Ariana backed away from the hologram, up against the nearest wall, shivering as she touched the cool wall, a blunt reminder of her nakedness.
“Audio.”
The word came out of Joe’s mouth in a tiny whisper.
“I’m sorry, Joe. What do you say?”
“Give me the damn sound, you stupid piece of software!”
Sound started to come out of the hologram.
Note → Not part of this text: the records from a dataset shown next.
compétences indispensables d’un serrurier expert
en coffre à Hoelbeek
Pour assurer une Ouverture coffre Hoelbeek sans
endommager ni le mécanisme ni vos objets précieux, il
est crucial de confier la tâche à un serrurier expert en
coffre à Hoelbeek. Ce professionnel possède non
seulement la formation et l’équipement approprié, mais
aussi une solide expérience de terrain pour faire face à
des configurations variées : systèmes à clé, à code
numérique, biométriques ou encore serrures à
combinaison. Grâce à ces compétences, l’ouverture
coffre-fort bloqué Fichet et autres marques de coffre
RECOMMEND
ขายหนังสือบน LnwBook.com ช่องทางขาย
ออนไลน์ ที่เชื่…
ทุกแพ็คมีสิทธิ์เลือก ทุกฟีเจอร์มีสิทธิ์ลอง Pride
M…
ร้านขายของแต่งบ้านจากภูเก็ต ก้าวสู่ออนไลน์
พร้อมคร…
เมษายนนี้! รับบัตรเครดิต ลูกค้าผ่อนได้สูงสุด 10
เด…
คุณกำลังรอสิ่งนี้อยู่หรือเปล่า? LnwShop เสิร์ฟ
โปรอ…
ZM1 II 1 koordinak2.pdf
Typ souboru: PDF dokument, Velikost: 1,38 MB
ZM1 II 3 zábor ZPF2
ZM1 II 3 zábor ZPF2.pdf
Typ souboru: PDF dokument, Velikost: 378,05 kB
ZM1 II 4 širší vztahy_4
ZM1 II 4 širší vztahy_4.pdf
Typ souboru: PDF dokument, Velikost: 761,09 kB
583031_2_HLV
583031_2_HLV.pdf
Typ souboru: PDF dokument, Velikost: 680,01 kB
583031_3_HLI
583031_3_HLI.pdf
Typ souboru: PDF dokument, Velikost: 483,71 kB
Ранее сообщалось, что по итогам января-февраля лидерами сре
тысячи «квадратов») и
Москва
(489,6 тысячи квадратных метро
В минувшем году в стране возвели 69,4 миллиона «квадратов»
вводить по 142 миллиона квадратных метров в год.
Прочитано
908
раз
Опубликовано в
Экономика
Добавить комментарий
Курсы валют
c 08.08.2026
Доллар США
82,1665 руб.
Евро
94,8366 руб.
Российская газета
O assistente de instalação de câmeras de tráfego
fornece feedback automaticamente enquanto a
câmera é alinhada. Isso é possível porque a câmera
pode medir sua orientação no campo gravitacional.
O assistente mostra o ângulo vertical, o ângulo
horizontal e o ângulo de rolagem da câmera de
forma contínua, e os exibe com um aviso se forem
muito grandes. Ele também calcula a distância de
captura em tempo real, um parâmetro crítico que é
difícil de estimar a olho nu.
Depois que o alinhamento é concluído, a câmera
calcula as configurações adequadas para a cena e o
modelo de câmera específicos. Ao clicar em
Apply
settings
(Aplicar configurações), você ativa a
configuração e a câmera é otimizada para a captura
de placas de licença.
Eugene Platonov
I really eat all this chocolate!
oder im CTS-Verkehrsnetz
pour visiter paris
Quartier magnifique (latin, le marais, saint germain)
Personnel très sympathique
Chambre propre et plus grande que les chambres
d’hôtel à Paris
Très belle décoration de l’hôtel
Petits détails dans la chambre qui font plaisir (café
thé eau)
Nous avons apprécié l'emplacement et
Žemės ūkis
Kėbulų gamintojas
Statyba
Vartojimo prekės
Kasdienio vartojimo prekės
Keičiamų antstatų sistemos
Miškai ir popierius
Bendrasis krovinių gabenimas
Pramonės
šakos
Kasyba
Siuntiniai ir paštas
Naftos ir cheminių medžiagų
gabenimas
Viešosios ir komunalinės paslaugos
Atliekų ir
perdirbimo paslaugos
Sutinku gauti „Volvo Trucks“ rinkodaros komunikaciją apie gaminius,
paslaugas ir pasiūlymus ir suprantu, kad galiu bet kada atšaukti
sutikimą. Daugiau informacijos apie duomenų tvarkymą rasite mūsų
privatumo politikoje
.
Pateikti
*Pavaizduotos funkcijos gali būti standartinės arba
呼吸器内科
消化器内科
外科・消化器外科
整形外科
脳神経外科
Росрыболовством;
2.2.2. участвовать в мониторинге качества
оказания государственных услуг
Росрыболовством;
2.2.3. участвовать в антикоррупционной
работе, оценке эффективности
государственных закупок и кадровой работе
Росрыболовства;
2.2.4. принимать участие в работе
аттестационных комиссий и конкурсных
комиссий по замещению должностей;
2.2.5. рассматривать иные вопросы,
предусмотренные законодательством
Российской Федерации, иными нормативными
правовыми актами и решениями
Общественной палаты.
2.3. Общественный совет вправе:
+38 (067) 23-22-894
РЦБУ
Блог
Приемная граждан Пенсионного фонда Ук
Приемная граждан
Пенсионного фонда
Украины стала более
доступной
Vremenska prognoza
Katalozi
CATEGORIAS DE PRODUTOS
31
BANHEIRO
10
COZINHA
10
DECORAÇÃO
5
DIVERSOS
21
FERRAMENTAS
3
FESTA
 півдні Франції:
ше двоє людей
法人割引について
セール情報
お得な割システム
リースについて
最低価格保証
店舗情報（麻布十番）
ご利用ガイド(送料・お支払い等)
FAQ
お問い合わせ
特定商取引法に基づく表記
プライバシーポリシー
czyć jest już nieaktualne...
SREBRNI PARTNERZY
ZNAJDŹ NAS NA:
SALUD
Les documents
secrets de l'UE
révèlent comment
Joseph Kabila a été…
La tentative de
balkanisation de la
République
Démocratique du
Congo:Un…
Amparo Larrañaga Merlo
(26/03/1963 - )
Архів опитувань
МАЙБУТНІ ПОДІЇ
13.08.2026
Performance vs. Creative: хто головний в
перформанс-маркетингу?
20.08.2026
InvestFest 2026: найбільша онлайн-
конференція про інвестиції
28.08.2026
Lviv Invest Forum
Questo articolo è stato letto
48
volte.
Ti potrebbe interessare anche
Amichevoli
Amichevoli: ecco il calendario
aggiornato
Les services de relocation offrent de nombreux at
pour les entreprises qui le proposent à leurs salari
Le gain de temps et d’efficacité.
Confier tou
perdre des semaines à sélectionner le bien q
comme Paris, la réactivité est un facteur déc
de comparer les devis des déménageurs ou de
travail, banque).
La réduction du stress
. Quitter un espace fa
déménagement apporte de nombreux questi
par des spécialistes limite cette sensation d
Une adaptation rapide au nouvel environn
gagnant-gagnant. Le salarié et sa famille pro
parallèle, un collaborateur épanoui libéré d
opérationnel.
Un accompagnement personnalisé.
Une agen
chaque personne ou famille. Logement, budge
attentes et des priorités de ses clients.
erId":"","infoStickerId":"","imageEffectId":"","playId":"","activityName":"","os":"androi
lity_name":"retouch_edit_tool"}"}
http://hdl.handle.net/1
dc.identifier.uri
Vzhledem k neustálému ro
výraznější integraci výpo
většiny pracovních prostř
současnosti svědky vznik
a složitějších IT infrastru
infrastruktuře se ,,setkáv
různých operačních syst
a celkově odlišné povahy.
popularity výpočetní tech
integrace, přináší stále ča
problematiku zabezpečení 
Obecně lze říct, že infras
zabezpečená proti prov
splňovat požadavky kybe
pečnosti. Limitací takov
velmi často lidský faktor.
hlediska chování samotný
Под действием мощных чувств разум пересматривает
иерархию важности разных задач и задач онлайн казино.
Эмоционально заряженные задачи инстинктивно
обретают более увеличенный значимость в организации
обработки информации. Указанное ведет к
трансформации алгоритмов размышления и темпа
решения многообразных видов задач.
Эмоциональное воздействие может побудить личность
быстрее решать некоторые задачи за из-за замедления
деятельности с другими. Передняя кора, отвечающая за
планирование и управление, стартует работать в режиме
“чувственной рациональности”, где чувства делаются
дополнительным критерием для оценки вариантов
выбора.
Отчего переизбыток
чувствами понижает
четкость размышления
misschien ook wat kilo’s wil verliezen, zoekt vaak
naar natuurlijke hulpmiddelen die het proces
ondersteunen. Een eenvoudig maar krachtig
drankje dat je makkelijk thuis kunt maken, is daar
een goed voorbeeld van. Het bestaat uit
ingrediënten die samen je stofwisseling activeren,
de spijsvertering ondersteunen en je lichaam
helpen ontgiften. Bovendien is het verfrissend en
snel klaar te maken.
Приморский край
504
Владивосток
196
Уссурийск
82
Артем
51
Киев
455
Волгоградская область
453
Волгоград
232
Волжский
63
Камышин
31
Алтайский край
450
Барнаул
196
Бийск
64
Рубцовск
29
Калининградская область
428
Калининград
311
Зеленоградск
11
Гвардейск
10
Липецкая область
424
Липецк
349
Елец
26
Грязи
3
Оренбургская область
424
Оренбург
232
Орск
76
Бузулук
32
“--Seeing what is not the whole situation, but what we can show you,” said the voice of the swept back white hair man. “We have confirmation that the Friendship Bureau and Human Security have sped up legal actions against the two Human males who endangered the life of the Outer Clan Zah-Gre child earlier today in the Old City. We also have confirmation that native authorities have passed this information on to the Lower Clan, via contacts in the Inner and Upper Clans. Nevertheless, what we are looking at does seem the beginning of some sort of military action against the North Land, where the Human population on Zah-Gre is the most concentrated, an action taken, we can only assume, because of the endangerment of that native child, by Humans. At this moment, Human Security and Side Clan contingents speed to key invasion spots on the Northern Land coast, with the biggest concentration near the Rim Village of Kah-Zee. As strange as it may sound to Humans, agents of the Friendship Bureau and the Upper Clan are also continuing diplomatic efforts to avoid an actual invasion, fight, and bloodshed. Said Captain Roselle, chief of Human Security, ‘We have the technological firepower to stop this military advancement right on the coastlines. But, and I’m not a diplomat, the resulting harm to Human/Zah-Gre relations could last for centuries.’ The biggest note of hope is probably the involvement of the Inner Clan. The Inner Clan Zah-Gre Ab-Druh heads to Kah-Zee to make a special appeal to the front line of that division of the invasion force, a special appeal for peace.”
Ariana was already throwing on her clothes when the voice of the swept back white hair man said “Inner Clan.”
Joe looked from the hologram to her, frowned, and said, “Babe, lose the hologram.”